Globally, youth empowerment programs promote resiliency factors, which allow minority youth to respond to — and hopefully overcome — major challenges in their lives, including the social determinants of health. Social factors like poor education, lack of health insurance, dysfunctional social and family support systems, poverty, language barriers, teen pregnancy, and other problems can undermine good health.
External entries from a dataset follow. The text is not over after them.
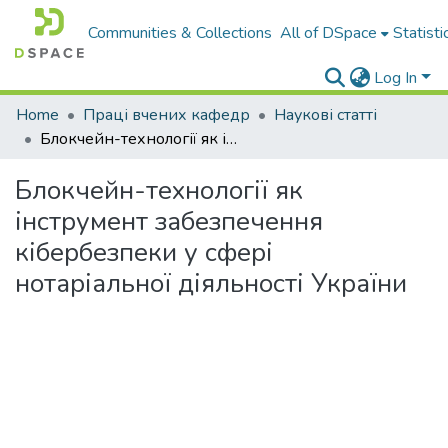
Communities & Collections
All of DSpace
Statisti
Log In
Home
Праці вчених кафедр
Наукові статті
Блокчейн-технології як інструмент забезпечення кібербезпеки у сфері нотаріальної діяльності України
Блокчейн-технології як
інструмент забезпечення
кібербезпеки у сфері
нотаріальної діяльності України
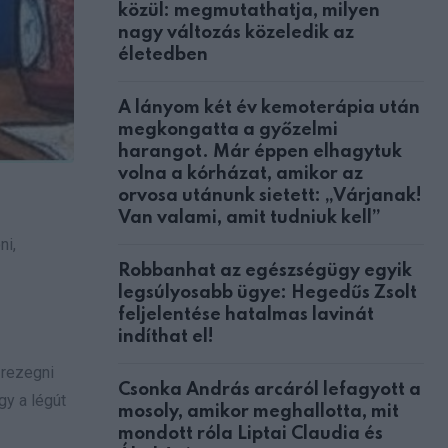
közül: megmutathatja, milyen
nagy változás közeledik az
életedben
A lányom két év kemoterápia után
megkongatta a győzelmi
harangot. Már éppen elhagytuk
volna a kórházat, amikor az
orvosa utánunk sietett: „Várjanak!
Van valami, amit tudniuk kell”
ni,
Robbanhat az egészségügy egyik
legsúlyosabb ügye: Hegedűs Zsolt
feljelentése hatalmas lavinát
indíthat el!
 rezegni
Csonka András arcáról lefagyott a
gy a légút
mosoly, amikor meghallotta, mit
mondott róla Liptai Claudia és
The Search Institute developed the Developmental Asset Profile (DAP), which identifies 40 key assets of healthy adolescent development and divided them into external and internal assets. External assets fall into the four categories: Support, Empowerment, Boundaries and Expectations, and Constructive Use of Time. Internal assets are categorized into Commitment to Learning, Social Competencies, Positive Values, and Positive Identity. While YEP models use the DAP as well as other asset constructs, all of OMH’s Youth Empowerment Programs help minority youth address asset categories to develop youth resiliency and protective factors that mitigate against the negative effects of the social determinants of health. Data from the Search Institute (Figure 1-6) show the average asset total of youth between grades 6 and 12 averaged from a sample of nearly 150,000 youth from 202 communities across the country in 2003. Assets levels typically decline during middle school and early high school years, with some recovery noted by grade 12. The data suggest that as youth face the challenges of maturing and gaining their independence during adolescence, the assets from which they can draw support and guidance, diminish through those critical growth years. Accordingly, stabilizing the normal downward trend in adolescent asset levels, and then actually building the number of assets with youth empowerment programs, is a vital component of promoting health.
Two required areas of focus for OMH’s YEP are categorized as “Education” and “Support Networks.” Both of these requisite elements address many of the external and internal assets deemed necessary for youth development and resiliency.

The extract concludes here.